### PROBLEM DESCRIPTION
After finding the line with "<instances>...</instances> (empty list" in the entries below, copy that line and each one after it exactly, through the last line, and omit pictures.

Content starts

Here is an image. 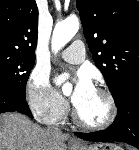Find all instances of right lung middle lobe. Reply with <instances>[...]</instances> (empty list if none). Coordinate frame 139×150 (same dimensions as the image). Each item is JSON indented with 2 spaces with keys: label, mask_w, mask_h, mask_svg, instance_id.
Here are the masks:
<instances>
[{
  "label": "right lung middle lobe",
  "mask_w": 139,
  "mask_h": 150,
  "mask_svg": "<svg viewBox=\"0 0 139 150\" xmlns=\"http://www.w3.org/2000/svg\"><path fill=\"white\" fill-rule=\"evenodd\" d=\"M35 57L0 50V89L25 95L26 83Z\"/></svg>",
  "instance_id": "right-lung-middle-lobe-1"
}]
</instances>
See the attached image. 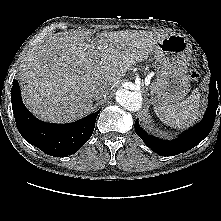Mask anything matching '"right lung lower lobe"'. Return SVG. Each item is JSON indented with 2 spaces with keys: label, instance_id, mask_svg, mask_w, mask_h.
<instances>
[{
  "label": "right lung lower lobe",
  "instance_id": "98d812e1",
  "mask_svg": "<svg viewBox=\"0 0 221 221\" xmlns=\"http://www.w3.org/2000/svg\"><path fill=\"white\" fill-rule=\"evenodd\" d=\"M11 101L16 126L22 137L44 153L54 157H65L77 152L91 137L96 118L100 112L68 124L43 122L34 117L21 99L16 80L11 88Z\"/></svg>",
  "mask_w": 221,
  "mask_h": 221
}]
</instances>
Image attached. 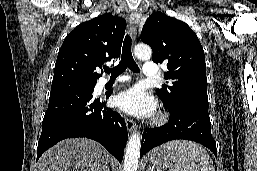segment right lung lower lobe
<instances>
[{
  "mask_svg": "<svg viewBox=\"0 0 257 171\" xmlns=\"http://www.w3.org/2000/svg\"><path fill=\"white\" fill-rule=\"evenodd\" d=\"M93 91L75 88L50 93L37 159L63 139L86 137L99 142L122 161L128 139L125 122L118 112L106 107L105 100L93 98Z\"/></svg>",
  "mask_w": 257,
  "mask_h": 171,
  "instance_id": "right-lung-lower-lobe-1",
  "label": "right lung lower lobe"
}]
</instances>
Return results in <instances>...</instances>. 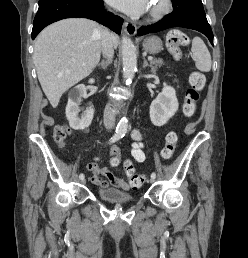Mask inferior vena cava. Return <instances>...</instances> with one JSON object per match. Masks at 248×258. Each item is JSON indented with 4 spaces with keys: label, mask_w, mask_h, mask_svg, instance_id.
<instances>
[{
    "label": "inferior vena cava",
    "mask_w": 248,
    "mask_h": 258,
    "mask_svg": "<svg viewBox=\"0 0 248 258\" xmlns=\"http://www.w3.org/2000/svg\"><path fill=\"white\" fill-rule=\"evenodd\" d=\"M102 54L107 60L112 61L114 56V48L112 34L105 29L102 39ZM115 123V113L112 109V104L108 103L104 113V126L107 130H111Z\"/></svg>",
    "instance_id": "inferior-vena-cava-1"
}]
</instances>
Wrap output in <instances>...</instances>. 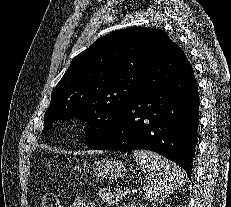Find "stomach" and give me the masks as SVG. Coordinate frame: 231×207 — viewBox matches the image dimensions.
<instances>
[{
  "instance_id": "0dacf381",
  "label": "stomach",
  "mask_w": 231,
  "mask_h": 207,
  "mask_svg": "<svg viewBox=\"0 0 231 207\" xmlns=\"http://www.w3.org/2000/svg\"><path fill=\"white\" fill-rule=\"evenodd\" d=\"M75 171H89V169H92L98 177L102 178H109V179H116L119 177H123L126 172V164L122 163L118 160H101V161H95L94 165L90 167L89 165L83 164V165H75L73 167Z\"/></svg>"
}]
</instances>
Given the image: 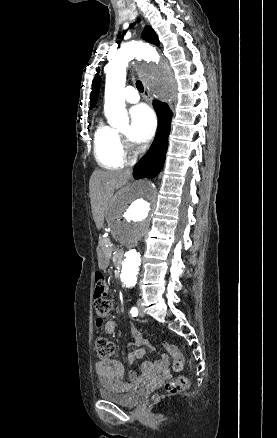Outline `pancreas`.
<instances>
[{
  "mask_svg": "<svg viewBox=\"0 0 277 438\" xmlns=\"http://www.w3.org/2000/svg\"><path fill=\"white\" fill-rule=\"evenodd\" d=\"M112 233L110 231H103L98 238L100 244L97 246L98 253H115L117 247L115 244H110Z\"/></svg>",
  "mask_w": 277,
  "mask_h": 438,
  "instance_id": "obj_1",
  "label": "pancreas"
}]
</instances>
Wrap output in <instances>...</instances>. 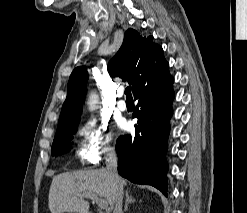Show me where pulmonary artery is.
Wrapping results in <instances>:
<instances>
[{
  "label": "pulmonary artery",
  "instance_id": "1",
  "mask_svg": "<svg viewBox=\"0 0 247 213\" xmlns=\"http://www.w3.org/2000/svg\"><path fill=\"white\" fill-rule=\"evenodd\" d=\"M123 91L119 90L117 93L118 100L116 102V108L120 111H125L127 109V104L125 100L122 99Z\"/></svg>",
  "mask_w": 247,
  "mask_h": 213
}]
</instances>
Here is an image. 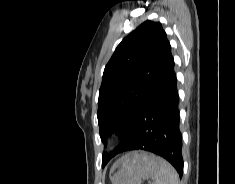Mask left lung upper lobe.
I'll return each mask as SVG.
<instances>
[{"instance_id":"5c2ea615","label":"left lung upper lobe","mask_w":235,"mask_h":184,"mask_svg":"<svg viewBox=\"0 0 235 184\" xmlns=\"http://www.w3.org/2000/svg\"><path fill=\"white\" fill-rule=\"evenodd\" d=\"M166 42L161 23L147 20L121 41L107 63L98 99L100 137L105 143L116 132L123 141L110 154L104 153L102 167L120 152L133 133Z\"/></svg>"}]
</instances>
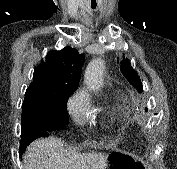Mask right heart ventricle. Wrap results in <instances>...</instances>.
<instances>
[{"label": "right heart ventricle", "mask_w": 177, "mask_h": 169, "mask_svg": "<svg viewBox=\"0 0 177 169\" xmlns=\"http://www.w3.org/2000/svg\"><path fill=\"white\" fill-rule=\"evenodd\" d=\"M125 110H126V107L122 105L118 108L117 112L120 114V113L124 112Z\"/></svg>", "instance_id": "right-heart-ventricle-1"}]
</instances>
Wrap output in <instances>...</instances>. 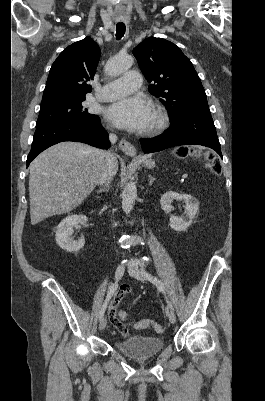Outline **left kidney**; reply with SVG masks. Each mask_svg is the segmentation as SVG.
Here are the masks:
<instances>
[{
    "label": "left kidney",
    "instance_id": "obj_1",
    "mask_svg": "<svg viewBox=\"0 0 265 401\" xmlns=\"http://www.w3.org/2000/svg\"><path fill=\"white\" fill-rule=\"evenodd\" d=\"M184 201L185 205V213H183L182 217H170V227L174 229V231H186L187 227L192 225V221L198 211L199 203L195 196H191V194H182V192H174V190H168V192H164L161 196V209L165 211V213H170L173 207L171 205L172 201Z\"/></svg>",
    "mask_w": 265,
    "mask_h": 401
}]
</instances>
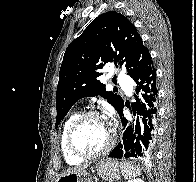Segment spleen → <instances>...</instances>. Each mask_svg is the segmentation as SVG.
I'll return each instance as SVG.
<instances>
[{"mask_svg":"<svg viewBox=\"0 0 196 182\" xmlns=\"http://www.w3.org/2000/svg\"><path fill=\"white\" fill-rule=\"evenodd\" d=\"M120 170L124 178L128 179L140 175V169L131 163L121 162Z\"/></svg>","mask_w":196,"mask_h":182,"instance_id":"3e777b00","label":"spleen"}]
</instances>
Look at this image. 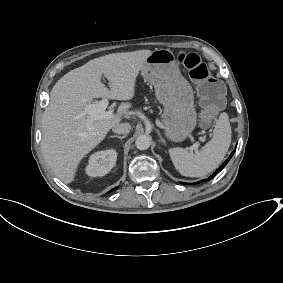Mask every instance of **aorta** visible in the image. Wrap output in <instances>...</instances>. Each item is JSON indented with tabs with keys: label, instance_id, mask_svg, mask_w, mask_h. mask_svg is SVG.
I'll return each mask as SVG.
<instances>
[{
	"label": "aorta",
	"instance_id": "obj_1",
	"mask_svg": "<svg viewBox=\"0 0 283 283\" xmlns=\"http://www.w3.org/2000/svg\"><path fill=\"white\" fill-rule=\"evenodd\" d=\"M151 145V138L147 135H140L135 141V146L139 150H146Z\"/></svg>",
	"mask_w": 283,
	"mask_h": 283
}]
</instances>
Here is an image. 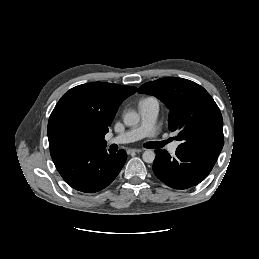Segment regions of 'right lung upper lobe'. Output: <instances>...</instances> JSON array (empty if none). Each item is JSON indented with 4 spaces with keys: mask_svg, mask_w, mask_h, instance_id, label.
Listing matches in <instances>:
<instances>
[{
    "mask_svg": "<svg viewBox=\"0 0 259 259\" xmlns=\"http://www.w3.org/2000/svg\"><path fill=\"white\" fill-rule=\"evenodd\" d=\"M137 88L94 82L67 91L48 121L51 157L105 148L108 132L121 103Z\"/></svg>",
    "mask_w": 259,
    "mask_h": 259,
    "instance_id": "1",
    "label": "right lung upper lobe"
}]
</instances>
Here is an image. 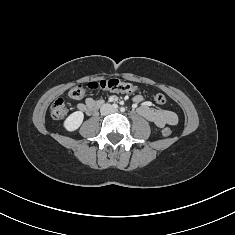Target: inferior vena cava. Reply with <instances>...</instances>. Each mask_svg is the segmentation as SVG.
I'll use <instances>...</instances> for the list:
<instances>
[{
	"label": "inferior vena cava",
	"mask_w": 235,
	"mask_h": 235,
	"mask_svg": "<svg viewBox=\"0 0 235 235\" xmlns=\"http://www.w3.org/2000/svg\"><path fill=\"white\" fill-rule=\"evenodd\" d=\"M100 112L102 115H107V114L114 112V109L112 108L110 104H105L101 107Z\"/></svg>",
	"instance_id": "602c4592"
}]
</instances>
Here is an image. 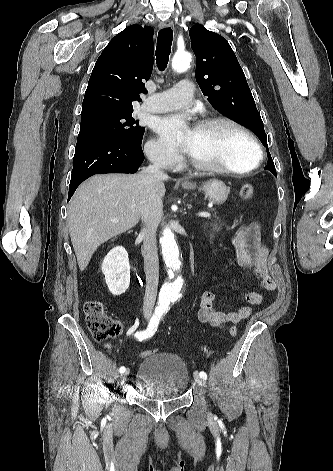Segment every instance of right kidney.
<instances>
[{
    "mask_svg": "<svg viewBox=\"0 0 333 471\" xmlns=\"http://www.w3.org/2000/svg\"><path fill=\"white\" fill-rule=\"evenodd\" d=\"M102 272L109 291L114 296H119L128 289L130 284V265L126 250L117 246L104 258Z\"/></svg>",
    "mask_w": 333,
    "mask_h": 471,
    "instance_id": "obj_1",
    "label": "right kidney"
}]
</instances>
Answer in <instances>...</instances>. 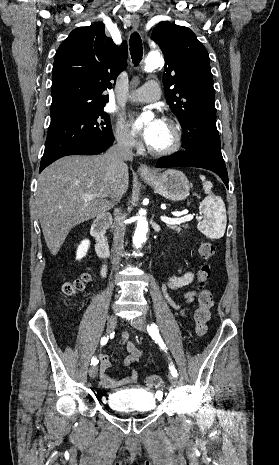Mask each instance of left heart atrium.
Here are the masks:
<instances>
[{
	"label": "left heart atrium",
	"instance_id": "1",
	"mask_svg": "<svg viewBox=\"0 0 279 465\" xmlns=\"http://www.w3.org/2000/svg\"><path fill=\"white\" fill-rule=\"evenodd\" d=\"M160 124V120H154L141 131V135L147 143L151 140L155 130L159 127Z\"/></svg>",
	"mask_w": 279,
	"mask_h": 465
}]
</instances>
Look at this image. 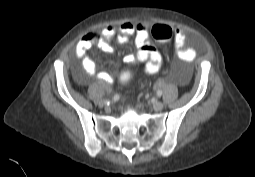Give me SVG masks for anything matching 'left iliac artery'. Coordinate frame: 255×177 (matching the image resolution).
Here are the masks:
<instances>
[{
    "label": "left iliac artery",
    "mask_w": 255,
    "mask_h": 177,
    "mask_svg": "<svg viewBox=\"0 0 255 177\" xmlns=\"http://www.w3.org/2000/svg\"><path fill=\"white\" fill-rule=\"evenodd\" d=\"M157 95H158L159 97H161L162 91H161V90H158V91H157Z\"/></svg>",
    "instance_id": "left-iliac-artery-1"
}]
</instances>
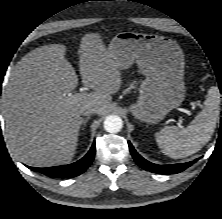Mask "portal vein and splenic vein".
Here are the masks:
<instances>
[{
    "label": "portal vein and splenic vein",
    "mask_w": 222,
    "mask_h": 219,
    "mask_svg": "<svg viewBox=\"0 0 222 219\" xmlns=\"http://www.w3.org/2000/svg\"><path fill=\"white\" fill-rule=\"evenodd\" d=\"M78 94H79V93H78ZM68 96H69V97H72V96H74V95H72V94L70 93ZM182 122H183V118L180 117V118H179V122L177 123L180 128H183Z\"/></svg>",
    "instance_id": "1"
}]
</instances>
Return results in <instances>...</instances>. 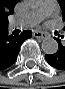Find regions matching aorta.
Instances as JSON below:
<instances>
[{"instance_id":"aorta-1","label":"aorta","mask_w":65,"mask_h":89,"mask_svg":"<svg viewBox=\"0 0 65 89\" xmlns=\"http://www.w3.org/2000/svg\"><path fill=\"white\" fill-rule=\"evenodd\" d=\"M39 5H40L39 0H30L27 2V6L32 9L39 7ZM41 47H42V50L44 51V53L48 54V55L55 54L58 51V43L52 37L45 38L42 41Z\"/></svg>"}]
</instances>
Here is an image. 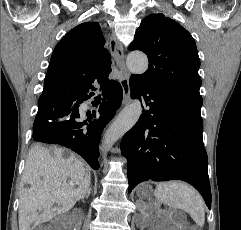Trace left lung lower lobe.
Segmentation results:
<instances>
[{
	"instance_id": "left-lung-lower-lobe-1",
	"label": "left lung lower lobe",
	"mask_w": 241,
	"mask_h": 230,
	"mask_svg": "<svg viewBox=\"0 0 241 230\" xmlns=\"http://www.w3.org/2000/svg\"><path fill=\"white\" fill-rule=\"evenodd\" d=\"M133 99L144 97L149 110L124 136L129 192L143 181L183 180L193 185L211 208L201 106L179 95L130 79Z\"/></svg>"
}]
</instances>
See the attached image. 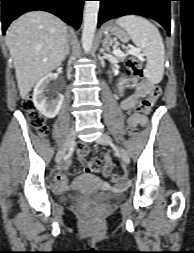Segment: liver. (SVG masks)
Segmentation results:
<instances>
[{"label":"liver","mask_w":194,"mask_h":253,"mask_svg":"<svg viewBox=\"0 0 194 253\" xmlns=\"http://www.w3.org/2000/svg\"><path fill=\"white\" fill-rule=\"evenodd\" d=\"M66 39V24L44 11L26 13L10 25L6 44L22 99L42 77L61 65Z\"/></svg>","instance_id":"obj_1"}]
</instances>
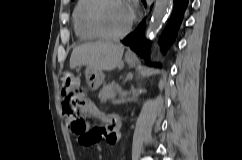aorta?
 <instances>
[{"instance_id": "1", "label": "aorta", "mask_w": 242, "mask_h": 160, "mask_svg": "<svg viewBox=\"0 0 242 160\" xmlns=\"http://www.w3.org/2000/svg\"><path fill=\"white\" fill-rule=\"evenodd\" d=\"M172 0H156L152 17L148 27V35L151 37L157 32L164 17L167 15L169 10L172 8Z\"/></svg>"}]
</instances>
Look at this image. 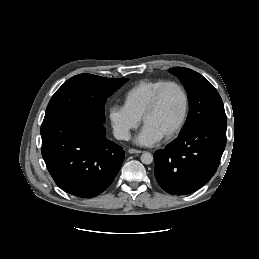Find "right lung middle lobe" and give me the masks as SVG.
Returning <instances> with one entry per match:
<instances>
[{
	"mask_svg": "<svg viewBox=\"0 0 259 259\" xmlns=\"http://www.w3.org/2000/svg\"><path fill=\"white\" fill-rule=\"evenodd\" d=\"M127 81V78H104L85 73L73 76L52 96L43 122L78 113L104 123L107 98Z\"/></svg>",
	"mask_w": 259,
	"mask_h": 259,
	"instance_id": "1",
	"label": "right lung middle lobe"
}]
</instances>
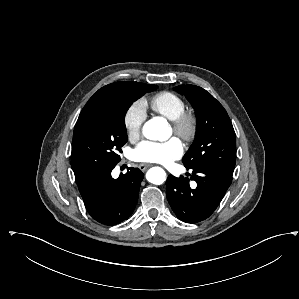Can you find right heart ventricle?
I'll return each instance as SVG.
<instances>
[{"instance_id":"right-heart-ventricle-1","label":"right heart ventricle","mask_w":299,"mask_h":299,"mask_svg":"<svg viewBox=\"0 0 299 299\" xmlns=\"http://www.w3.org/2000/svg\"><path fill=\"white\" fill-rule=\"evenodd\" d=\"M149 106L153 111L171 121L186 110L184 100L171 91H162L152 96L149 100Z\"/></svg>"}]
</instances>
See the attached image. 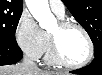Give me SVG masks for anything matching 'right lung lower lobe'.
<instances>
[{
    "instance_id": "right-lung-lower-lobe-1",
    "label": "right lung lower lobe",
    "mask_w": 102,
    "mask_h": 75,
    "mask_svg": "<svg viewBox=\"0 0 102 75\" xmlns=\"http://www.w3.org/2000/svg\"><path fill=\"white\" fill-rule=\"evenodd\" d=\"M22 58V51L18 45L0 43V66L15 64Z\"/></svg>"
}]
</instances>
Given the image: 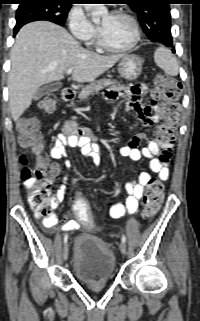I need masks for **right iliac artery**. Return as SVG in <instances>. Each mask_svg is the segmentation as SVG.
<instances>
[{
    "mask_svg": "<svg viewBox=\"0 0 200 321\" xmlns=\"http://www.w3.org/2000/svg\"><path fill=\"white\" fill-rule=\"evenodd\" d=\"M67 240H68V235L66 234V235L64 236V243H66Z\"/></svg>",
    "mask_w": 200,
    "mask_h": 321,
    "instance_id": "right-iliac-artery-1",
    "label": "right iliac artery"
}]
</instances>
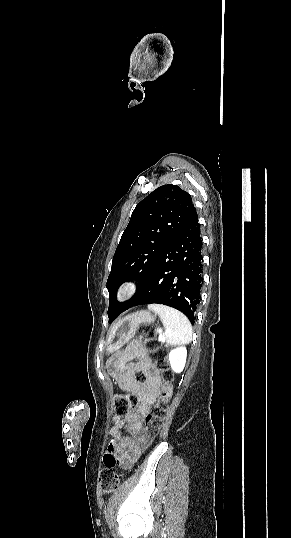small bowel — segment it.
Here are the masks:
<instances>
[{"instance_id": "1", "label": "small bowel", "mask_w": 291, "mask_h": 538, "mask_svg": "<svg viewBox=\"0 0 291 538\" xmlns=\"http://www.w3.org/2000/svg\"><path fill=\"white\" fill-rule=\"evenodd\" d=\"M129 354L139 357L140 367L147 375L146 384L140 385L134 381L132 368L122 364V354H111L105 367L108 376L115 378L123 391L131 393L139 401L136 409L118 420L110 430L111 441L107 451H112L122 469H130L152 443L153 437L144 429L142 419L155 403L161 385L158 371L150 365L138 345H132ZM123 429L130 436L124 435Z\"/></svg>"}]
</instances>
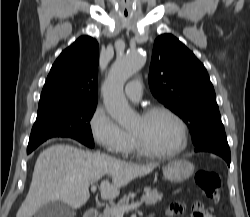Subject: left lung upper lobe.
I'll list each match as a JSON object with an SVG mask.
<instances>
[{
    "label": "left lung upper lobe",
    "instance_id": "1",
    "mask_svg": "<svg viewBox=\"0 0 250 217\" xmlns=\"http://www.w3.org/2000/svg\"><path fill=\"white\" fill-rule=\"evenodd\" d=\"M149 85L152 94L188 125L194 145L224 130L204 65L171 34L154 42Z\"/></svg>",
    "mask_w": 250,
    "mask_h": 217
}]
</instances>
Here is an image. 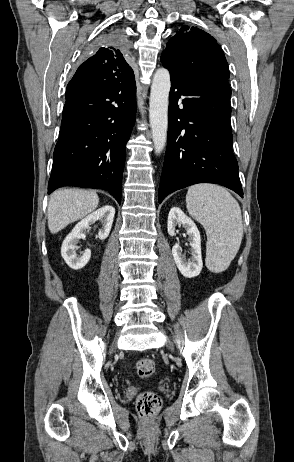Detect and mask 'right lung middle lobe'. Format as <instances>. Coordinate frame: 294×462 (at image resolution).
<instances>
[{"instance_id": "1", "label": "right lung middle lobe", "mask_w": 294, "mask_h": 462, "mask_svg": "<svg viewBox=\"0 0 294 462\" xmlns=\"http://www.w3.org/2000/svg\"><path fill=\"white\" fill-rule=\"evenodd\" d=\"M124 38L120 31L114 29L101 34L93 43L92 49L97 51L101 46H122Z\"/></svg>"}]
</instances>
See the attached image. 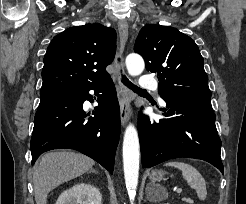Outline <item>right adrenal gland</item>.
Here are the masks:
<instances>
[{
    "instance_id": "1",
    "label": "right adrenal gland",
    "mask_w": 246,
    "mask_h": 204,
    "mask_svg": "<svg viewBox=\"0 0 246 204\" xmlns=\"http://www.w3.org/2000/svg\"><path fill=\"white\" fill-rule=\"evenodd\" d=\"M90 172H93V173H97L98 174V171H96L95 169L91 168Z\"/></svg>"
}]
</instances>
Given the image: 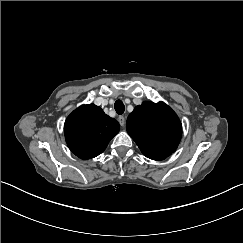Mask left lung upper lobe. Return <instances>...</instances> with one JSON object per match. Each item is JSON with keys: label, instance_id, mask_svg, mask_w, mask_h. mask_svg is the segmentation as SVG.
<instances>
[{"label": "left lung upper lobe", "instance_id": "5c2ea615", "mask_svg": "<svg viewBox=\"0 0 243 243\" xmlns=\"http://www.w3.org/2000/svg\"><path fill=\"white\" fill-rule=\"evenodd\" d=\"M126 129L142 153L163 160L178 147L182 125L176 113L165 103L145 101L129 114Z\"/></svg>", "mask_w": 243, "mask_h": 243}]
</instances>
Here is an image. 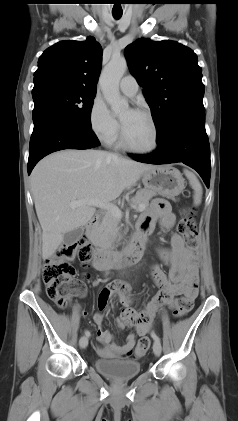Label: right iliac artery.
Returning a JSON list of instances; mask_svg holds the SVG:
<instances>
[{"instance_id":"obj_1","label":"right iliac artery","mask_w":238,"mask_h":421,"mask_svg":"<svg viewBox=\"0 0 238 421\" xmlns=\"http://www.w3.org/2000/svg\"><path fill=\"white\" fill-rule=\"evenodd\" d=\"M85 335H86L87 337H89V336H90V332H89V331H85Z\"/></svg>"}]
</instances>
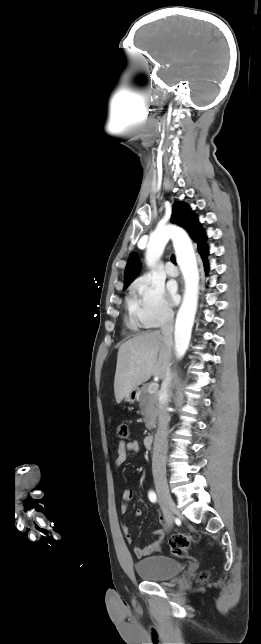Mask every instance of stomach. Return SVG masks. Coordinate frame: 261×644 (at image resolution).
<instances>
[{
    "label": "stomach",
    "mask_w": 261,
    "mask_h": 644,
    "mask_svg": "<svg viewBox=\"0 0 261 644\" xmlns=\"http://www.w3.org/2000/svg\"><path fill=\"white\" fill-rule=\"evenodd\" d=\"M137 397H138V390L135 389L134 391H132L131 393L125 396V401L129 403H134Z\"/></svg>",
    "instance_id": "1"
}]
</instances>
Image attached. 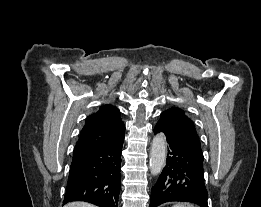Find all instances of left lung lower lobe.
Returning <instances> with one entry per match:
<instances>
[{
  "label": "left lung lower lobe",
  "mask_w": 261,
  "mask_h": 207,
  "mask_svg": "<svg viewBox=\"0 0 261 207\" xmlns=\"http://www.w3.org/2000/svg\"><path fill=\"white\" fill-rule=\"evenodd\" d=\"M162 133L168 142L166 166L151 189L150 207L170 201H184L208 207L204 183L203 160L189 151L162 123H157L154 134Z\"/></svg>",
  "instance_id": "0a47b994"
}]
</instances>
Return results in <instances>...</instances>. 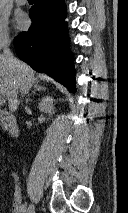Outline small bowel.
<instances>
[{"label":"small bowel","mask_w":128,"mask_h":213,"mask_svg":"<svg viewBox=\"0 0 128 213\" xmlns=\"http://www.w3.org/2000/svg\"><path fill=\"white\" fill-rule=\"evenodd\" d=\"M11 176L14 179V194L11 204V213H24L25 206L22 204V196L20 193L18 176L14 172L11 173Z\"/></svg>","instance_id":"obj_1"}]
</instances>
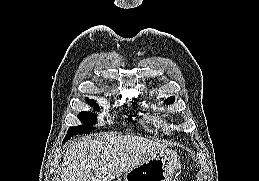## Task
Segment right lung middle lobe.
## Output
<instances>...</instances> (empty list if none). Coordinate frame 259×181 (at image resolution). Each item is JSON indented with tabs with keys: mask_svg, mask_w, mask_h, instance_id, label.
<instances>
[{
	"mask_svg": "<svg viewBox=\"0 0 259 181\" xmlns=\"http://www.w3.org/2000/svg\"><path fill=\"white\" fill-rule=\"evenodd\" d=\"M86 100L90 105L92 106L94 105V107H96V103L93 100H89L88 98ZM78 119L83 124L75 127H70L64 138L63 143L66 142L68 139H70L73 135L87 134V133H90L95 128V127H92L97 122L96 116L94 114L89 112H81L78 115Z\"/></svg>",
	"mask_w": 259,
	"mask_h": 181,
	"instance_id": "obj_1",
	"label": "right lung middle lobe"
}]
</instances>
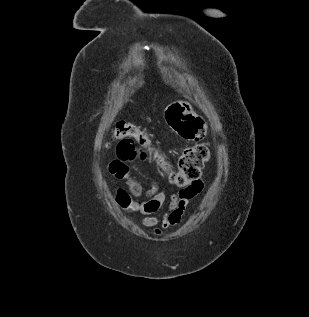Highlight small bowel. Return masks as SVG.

Content ends

### ANSWER BOX
<instances>...</instances> (empty list if none). Coordinate frame 259×181 (at image resolution). Each item is JSON indented with tabs with keys: mask_svg, mask_w, mask_h, instance_id, label.
<instances>
[{
	"mask_svg": "<svg viewBox=\"0 0 259 181\" xmlns=\"http://www.w3.org/2000/svg\"><path fill=\"white\" fill-rule=\"evenodd\" d=\"M86 100L90 105L92 106L94 105V107H96V103L93 100H89L88 98ZM78 119L83 124L75 127H70L64 138L63 143L66 142L68 139H70L73 135L87 134V133H90L95 128V127H92L97 122L96 116L94 114L89 112H81L78 115Z\"/></svg>",
	"mask_w": 259,
	"mask_h": 181,
	"instance_id": "obj_1",
	"label": "right lung middle lobe"
}]
</instances>
Highlight small bowel. Return masks as SVG.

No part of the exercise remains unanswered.